In as Experience with intraoperative lymphography in digestive cancers (more than 170 cases), the skipmetastases in right colon cancer, special in transverse colon cancer, represent a rea problem about extension of limit of the bowel resection.(61)

In the publication of Hida et al. (62), with 164 patients treated with colon cancer, the authors found for pericolic spread that the proximal and distal distance than the primary tumour to a metastatic nodes was 2,5 cm in pT1 tumours, less than 5cm in pT2, and less than 7 cm in 97% of pT3 and in 93% of pT4 tumours.(62)

In this study, for control spread the rate of spread to control nodes was 0% for pT1 and pT2, 15,4 for pT3 and 22,2%

for pT4 tumours.

After this result, Hida et al (62) proposed that central node dissection not required in pT1 and pT2 tumours.
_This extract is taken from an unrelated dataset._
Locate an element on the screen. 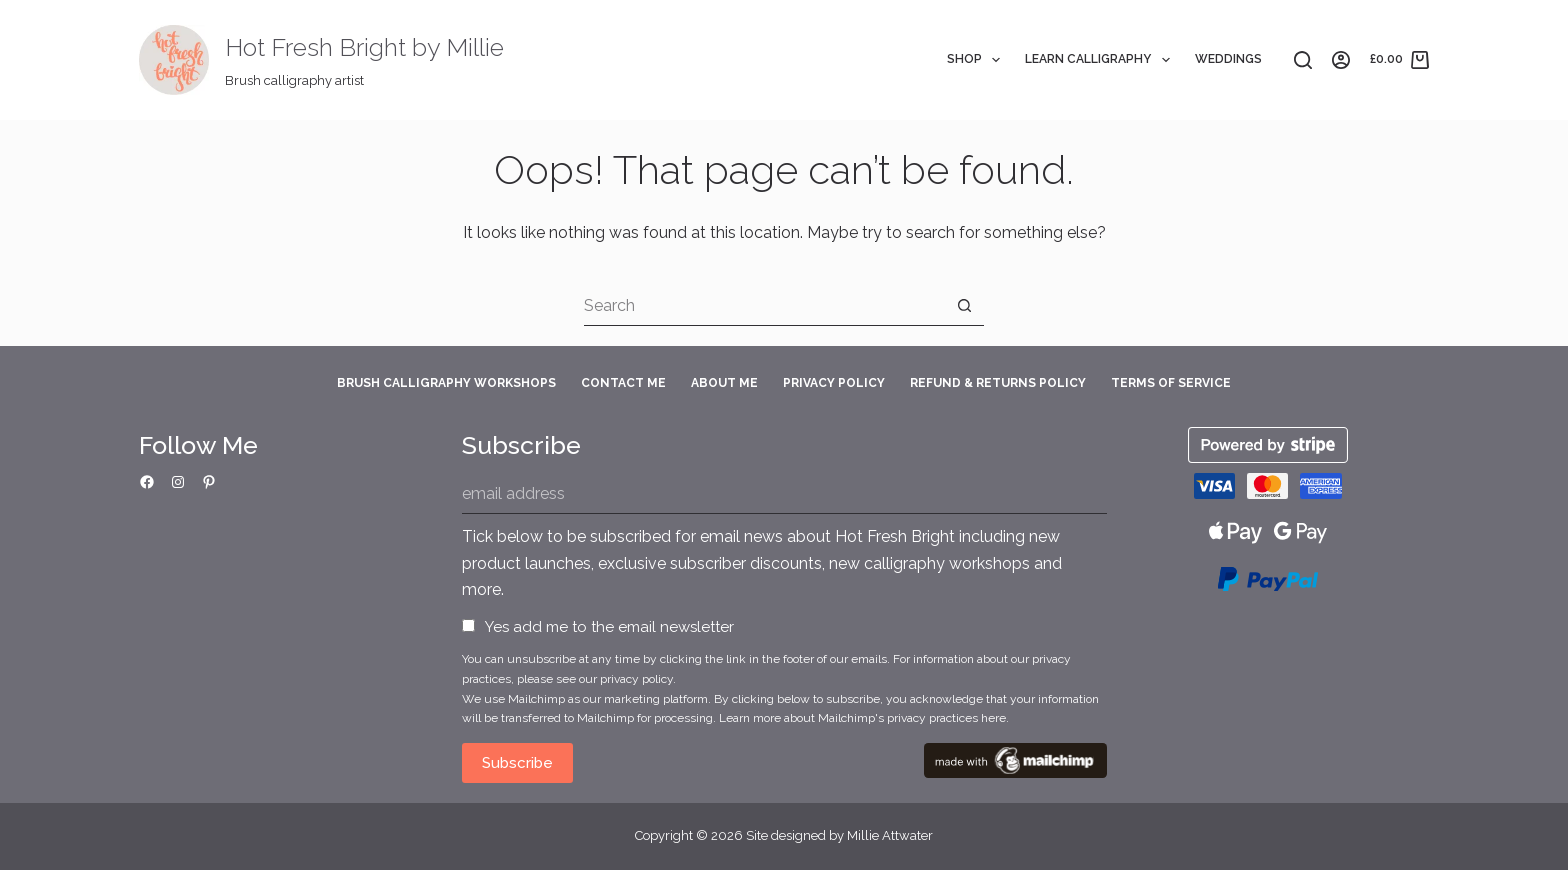  Refund & Returns Policy is located at coordinates (998, 383).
The resection of the proximal and distal margin should be performed with a 3 and 5 cm margin in pT1 and pT2 tumours. But in pT3 and pT4 tumours, central node dissection should be performed with proximal and distal 7cm margins.
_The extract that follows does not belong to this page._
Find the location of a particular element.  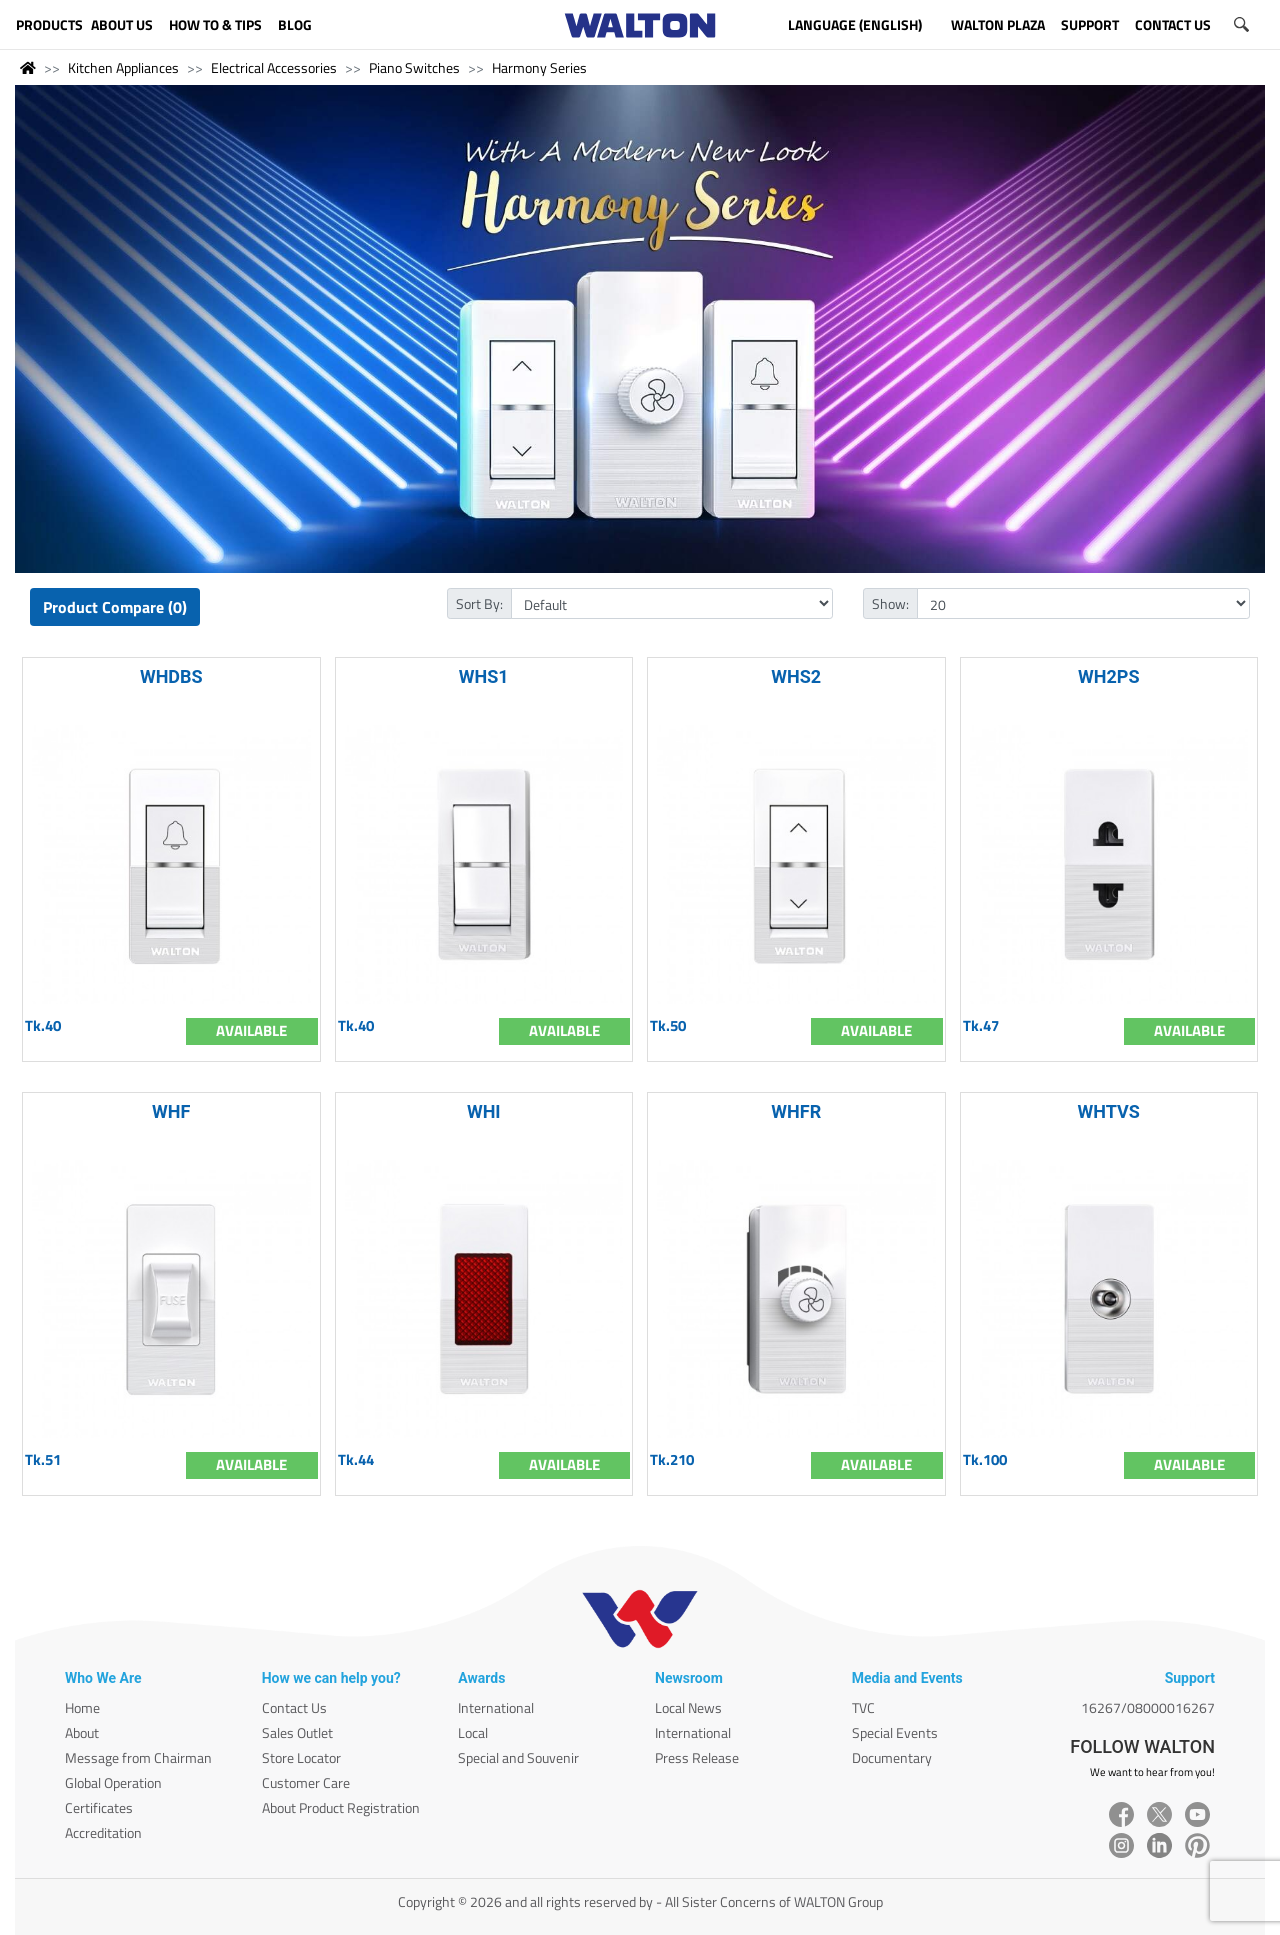 About is located at coordinates (82, 1732).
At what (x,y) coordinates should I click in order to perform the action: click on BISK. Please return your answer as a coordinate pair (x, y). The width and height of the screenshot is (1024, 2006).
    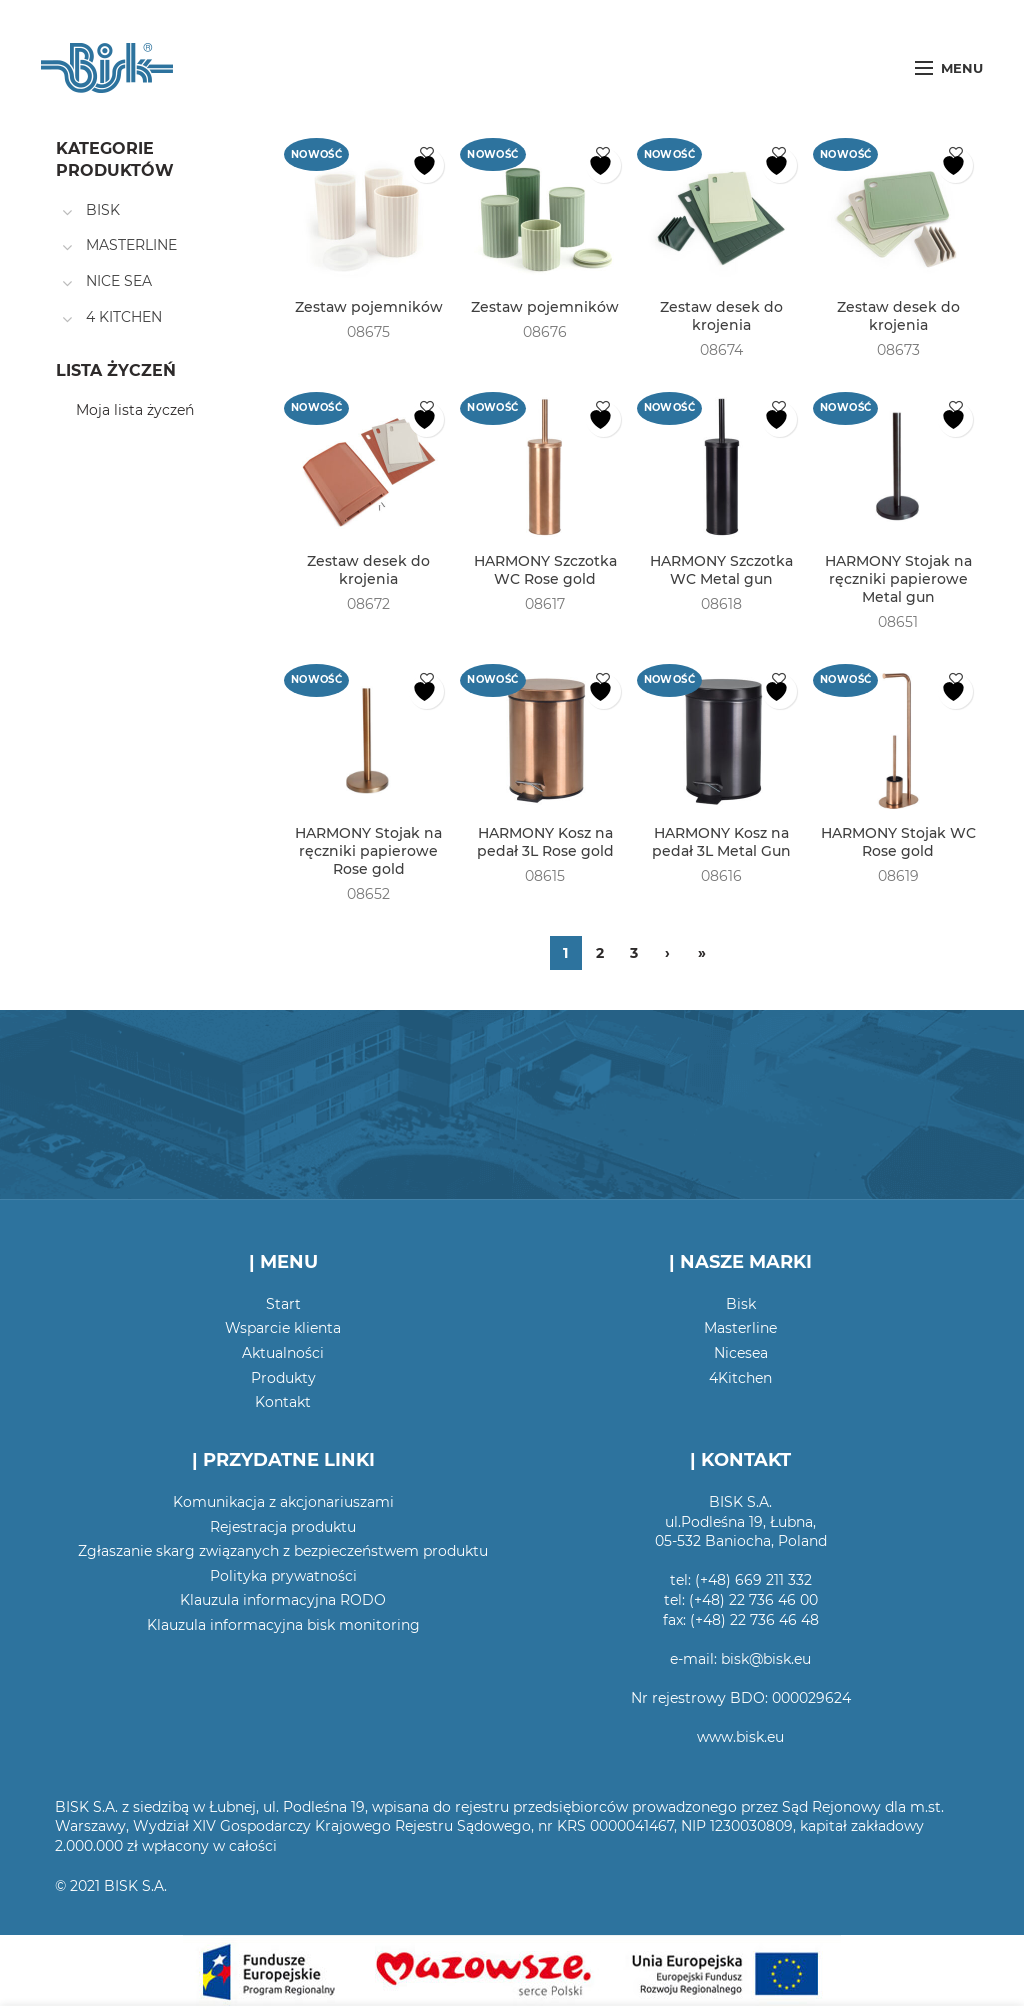     Looking at the image, I should click on (103, 210).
In an other publication, Lavemitsu et al (63) found that only 1,7% of 11888 patients had tumour infiltrated N+ of the central nodes along the root of the IMA (lymph node station 254 acordin to the Japanese clasification). In the opinion the benefit of routine use of high ligation was low (1,7 and 0,7% of patients with sigmoid rectal cancer are cured by high ligation of the IMA).

The systemic review published by Lange et al (64), found 23 articles that evaluated the colon-rectum cancer patients and concluded that the literature provides insufficient evident to support high tie as the technique of choice. The low tie of ligation of MAI, is anatomically less invasive with respect of circulation and autonomous innervations and should be the preferred method, the high tie has been proven to decrease perfusion and innervations of the proximal bowel segment of anastomosis.(64-67)


The extent of lymphadenectomy in rectal cancer is been defined by mesorectal fascia (Henle). The lymph node status, the lymph node ratio, and the circumferential margins are important prognostic factors in rectal and colon cancer.

Lymph node status is a most important element in colorectal cancer staging and selecting for treatment and the lymphadenectomy most standardized and radical.

The lymph node ratio can be used for clinical trials evaluating the benefits of adjuvant chemotherapy after curative resection of rectal cancer.